Sementara itu, inflasi akan tetap dijaga pada kisaran 2,8 persen. Presiden menyebutkan bahwa peran APBN akan tetap dioptimalkan untuk memitigasi tekanan inflasi, baik akibat perubahan iklim maupun gejolak eksternal. Selain itu pemerintah juga akan menjaga koordinasi yang kuat antara anggota forum Tim Pengendalian Inflasi Pusat (TPIP) dan Tim Pengendalian Inflasi Daerah (TPID).
Kemudian rata-rata nilai tukar Rupiah diperkirakan bergerak di sekitar Rp15 ribu per Dolar AS dan rata-rata suku bunga Surat Berharga Negara (SBN) 10 tahun diprediksi pada level 6,7 persen.
“Koordinasi anggota Komite Stabilitas Sektor Keuangan akan selalu antisipatif dan responsif dalam menghadapi potensi gejolak eksternal,” kata Presiden.
Harga minyak mentah Indonesia (ICP) diperkirakan berada pada 80 Dolar AS per barel. Sementara, lifting minyak dan gas bumi diperkirakan masing-masing mencapai 625 ribu barel per hari dan 1,03 juta barel setara minyak per hari.
Dalam kesempatan itu, Presiden menekankan peran penting dan strategis APBN dalam mendukung, memfasilitasi, serta menentukan arah kebijakan ekonomi, sosial, dan daya saing pertahanan dan keamanan nasional.
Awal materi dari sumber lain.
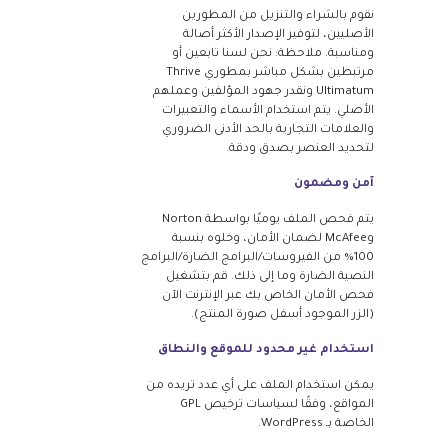
نقوم بالشراء والتنزيل من المطورين
الأصليين، لتوفير الإصدار الأكثر أصالة
ومناسبة. ملاحظة: نحن لسنا تابعين أو
مرتبطين بشكل مباشر بمطوري Thrive
Ultimatum ونقدر جهود المؤلفين وعملهم
الأصلي. يتم استخدام الأسماء والتعبيرات
والعلامات التجارية بالحد الأدنى الضروري
لتحديد العنصر بصدق ودقة.
آمن ومضمون
يتم فحص الملف يوميًا بواسطة Norton
وMcAfee لضمان الأمان، وخلوه بنسبة
100% من الفيروسات/البرامج الضارة/البرامج
النصية الضارة وما إلى ذلك. قم بتشغيل
فحص الأمان الخاص بك عبر الإنترنت الآن
(الزر الموجود أسفل صورة المنتج).
استخدام غير محدود للموقع والنطاق
يمكن استخدام الملف على أي عدد تريده من
المواقع، وفقًا لسياسات ترخيص GPL
الخاصة بـ WordPress.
“Kebijakan fiskal ke depan dirancang dengan tujuan mengakselerasi target dan prioritas pembangunan nasional. Agenda transformasi ekonomi, termasuk hilirisasi sumber daya alam, baik hasil tambang maupun pangan, akan terus dilanjutkan. Perlindungan dan perbaikan kesejahteraan masyarakat, khususnya yang berpendapatan rendah, juga akan tetap menjadi fokus penting untuk menopang perbaikan struktural secara fundamental,” tandasnya.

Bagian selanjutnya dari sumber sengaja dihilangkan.